To counter this immense loss, the environmentalist confederation highlights several points in favor of traditional olive cultivation (it’s hard not to agree with them).
First of all, traditional olive groves are dry-farmed and produce without wasting water for irrigation—now a scarce resource in the Mediterranean—thriving instead on rainwater and adapting to weather conditions. They are reservoirs of biodiversity: the trunks of these ancient olive trees provide shelter for insects, birds and mammals, offering refuge and breeding sites, while cracks and cavities trap and preserve seeds and fungal spores that enrich the fields year after year.
These centuries-old olives help maintain soil stability, and in sloping areas they ensure soil fertility, especially when combined with no-till practices and maintaining ground cover. Moreover, a type of “pasture” ecosystem has formed, where the key animal of the Mediterranean environment—the wild rabbit—coexists with these long-lived olive trees without causing significant damage.
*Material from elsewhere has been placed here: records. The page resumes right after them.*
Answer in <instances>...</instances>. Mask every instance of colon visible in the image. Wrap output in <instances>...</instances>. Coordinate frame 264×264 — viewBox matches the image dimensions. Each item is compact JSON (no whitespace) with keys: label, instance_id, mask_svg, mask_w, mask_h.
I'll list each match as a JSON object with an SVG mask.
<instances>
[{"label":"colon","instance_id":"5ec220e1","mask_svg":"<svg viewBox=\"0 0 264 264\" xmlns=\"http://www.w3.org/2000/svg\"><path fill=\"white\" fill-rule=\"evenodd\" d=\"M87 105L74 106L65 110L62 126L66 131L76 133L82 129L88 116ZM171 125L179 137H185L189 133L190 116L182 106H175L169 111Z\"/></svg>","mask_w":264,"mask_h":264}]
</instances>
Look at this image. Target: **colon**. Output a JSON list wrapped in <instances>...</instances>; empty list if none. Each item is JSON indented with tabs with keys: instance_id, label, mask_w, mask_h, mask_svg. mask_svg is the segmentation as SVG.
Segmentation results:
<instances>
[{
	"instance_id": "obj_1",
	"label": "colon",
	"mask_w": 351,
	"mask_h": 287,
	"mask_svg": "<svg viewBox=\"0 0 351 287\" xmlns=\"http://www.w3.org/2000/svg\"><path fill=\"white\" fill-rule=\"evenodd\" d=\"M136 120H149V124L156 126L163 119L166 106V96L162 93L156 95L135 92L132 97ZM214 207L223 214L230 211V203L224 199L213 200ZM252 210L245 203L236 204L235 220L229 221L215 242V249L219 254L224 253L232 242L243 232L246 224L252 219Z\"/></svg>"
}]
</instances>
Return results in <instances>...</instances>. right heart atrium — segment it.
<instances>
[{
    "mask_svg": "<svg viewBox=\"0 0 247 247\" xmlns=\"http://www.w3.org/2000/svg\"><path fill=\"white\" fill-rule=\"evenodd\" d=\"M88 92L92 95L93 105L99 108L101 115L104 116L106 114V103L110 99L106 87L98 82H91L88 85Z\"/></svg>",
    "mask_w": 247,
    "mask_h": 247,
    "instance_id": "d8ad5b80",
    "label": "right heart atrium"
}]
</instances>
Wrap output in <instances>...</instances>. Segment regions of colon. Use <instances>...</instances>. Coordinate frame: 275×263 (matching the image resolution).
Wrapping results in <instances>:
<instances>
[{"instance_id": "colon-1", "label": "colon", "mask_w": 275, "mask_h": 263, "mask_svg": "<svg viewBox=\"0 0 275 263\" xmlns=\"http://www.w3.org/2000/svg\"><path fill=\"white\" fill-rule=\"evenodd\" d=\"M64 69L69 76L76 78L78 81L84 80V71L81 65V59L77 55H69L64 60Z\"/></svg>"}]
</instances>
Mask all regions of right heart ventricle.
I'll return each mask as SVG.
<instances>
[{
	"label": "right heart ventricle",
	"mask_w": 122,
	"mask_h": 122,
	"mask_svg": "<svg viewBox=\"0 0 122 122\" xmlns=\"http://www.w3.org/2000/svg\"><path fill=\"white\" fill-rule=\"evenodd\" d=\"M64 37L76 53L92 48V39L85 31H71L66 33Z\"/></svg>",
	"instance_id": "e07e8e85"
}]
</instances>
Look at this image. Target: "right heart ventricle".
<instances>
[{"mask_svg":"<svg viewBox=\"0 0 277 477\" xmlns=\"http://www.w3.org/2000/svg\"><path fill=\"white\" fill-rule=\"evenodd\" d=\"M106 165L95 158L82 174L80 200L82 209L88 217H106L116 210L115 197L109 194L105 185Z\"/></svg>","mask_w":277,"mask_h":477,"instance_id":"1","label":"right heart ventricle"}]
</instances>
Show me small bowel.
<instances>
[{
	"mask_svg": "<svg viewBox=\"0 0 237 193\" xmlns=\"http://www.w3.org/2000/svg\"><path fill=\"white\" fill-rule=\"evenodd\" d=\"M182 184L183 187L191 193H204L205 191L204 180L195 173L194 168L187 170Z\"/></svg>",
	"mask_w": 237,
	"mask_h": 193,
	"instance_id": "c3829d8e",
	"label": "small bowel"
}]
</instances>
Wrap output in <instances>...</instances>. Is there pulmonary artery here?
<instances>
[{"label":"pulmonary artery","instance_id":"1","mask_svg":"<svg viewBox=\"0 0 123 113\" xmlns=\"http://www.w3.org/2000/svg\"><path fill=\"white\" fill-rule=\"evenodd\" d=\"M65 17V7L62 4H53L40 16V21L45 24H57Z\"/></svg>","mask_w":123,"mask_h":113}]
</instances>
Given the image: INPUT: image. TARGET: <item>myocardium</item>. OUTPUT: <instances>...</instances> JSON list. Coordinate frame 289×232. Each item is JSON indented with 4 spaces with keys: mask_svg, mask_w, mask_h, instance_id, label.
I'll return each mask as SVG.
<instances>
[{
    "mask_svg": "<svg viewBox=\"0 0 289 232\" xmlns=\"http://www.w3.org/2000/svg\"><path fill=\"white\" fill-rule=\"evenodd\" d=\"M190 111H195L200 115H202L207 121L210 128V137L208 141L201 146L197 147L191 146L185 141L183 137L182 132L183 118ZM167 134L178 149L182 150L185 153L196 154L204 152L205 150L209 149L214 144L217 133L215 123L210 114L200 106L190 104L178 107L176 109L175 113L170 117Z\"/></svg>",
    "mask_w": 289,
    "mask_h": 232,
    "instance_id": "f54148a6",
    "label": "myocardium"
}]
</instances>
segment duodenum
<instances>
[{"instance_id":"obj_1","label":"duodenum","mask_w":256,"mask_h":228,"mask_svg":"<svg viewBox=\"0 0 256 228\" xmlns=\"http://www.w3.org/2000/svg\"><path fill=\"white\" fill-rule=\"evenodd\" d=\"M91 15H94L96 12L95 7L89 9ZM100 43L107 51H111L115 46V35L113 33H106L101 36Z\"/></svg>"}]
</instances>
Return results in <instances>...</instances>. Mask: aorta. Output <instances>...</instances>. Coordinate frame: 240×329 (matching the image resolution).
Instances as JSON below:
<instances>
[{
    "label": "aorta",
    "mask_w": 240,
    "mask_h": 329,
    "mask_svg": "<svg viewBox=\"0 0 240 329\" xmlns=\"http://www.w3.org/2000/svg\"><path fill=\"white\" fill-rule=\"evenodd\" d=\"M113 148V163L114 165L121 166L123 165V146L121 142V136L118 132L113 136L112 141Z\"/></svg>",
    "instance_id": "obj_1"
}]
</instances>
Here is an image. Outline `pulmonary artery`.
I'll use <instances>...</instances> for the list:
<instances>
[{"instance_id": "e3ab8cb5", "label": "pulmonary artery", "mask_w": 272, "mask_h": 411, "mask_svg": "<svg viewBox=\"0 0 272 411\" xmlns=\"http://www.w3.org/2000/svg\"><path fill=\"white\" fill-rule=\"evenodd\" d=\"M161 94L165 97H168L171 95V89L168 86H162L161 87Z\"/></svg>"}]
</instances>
The presence of the Iberian lynx and the Spanish imperial eagle has already been confirmed in the region; these species, along with the golden eagle, Bonelli’s eagle, the Eurasian eagle-owl and the European wildcat, are emblematic of the rich Mediterranean ecosystem. All of them depend on the availability of prey, especially within these olive-pasture landscapes.
In their statement, Ecologistas en Acción notes how sad it is that the heart of the Priego de Córdoba PDO (olive oil made from the Hojiblanca, Picual and Picuda cultivars) does not defend its traditional olive groves—groves that have not only won numerous awards but have also been the subject of countless studies on oil quality and on the profitability of traditional mountain olive farming (for example, the MOVING project).
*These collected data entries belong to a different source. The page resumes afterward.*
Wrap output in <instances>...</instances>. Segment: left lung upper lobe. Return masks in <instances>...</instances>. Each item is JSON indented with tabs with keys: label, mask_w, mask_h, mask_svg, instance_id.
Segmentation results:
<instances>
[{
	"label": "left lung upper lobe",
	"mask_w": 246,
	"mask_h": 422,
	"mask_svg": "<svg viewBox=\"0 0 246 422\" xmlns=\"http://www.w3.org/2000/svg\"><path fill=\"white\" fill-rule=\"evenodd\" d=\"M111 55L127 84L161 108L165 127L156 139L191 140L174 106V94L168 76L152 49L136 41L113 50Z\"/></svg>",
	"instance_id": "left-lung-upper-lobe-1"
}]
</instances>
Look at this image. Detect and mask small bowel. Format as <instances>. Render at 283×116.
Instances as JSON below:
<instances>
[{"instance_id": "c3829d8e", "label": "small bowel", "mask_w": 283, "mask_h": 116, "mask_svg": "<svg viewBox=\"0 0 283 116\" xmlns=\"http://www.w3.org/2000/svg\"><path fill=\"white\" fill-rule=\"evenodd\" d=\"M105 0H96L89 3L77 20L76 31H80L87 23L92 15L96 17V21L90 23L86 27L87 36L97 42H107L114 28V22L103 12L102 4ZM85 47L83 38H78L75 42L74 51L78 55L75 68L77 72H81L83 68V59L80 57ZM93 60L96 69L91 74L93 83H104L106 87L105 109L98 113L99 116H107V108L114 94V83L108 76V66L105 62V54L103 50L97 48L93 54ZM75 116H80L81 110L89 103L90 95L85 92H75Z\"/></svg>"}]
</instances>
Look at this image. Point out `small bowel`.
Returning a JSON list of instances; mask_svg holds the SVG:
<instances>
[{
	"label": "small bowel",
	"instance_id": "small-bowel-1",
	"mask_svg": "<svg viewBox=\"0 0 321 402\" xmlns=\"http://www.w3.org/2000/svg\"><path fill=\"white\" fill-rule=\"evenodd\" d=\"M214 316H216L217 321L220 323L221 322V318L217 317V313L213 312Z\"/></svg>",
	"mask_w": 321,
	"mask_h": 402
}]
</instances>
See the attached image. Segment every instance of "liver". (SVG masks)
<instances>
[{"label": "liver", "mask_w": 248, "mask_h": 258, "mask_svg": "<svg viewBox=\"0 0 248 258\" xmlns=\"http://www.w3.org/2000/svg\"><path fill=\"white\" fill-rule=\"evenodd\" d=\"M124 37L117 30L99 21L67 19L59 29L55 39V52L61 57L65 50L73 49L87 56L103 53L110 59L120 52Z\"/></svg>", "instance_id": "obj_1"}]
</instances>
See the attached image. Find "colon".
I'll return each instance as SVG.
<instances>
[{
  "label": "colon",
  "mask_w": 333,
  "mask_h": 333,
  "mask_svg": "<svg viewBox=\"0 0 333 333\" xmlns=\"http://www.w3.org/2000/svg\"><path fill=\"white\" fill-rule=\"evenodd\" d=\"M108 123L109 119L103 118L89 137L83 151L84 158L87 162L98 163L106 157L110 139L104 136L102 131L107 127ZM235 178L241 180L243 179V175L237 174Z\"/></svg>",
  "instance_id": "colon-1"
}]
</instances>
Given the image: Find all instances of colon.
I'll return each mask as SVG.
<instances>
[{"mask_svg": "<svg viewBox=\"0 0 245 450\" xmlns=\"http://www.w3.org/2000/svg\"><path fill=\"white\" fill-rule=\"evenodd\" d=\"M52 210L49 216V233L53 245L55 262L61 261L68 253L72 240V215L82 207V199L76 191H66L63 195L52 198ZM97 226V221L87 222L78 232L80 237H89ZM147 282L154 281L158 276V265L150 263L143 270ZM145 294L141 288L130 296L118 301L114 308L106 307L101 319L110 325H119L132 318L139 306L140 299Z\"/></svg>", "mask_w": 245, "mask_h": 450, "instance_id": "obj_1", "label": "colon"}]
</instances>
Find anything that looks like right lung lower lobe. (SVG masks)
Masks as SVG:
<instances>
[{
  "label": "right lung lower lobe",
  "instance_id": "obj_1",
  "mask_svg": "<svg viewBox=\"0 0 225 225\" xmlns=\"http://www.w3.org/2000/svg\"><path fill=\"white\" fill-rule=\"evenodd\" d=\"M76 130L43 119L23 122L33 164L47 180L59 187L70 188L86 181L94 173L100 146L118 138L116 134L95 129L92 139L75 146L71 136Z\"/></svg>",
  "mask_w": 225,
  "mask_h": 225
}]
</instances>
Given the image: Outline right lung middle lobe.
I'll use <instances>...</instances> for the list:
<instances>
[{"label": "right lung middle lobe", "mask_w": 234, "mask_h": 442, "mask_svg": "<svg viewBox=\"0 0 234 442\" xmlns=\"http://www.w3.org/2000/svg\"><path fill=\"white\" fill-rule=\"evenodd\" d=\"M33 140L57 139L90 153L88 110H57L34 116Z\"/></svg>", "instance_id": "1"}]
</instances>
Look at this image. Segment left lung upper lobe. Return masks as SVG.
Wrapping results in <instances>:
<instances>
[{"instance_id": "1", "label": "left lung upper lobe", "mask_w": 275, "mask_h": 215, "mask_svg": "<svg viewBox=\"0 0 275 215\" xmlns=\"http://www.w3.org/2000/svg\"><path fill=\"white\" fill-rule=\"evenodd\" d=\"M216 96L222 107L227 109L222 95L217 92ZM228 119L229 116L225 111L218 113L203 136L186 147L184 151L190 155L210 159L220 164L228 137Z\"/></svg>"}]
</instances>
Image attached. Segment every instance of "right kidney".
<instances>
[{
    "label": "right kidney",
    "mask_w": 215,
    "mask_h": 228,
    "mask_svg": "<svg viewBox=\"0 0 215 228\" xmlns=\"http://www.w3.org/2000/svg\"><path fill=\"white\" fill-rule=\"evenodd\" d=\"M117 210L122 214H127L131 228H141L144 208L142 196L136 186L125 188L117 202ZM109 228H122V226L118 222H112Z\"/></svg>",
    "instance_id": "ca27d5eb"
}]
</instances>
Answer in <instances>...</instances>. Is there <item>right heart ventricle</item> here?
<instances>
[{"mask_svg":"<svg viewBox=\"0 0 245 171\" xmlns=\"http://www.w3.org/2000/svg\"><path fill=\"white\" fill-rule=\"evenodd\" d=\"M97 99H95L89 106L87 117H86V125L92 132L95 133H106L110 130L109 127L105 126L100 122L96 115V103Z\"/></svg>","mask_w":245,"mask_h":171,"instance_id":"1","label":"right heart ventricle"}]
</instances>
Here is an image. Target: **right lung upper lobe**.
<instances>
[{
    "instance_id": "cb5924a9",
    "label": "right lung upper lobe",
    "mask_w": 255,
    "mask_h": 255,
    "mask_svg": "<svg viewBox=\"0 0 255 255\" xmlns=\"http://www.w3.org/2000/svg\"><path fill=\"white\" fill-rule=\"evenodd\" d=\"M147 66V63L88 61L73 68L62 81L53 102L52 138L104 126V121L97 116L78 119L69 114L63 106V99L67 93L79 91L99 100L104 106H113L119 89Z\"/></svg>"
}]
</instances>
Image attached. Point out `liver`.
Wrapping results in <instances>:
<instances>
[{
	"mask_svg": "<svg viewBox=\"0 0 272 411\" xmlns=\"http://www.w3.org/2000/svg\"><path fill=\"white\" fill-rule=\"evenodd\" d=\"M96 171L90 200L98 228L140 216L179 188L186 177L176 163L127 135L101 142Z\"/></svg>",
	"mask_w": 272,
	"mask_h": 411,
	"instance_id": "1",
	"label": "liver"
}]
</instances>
Cooperatives and mills are not encouraging farmers to preserve the olive trees of their parents and grandparents—groves that helped them overcome many hardships and that, despite producing some of the best oils in the world, are now being used to improve other, lower-quality oils, without producers receiving higher compensation.
This precious landscape, made of pasture and olives, is falling under the blows of bulldozers in pursuit of a supposed modernization that may, in time, prove to be an unattainable dream.
“We must all call on the authorities, the denomination of origin, cooperatives and mills,” the Spanish environmentalists appeal, “to support the olive groves of the Subbética of Córdoba and waste no more time, because every day more centuries-old olive trees of our agroecological heritage are being destroyed.”